When running this query on AWS Athena, it manages to query a 63GB Traders.csv file
SELECT * FROM Trades WHERE TraderID = 1234567
Tt takes 6.81 seconds, scanning 63.82GB in so doing (almost exactly the size of the Trades.csv file, so is doing a full table scan).
What I'm shocked at is the unbelievable speed of data drawn from s3. It seems like AWS Athena's strategy is to use an unbelievably massive box with a ton of RAM and incredible s3 loading ability to get around the lack of indexing (although on a standard SQL DB you would have an index on TraderID and load millions times less data).
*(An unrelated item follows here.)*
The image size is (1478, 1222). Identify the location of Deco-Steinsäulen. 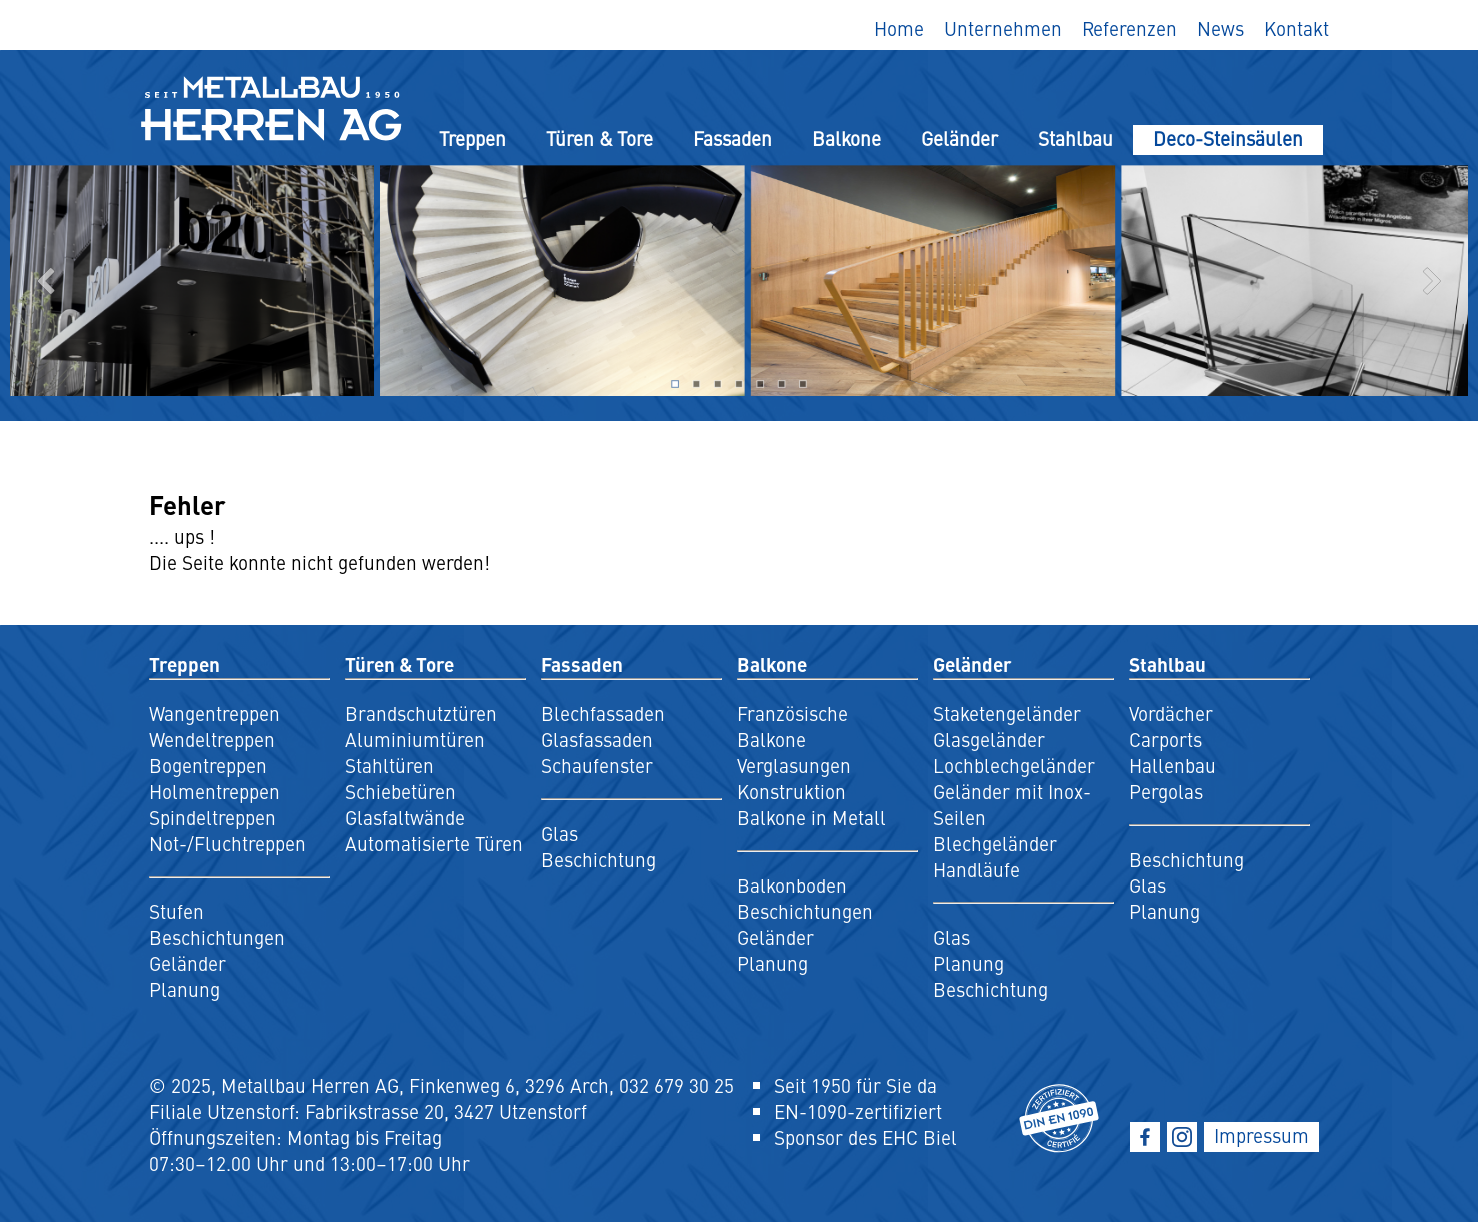
(1228, 138).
But in my experiments I only managed to get these data reads from S3 (which are still impressive):
InstanceType | Mb/s | Network Card Gigabits |
---|---|---|
t2.2xlarge | 113 | low |
t3.2xlarge | 140 | up to 5 |
c5n.2xlarge | 160 | up to 25 |
c6gn.16xlarge | 230 | 100 |
(that's megabytes rather than megabits)
I'm using an internal VPC Endpoint for the s3 on eu-west-1. Anyone got any tricks/tips for getting s3 to load fast? Has anyone got over 1GB/s read speeds from s3? Is this even possible?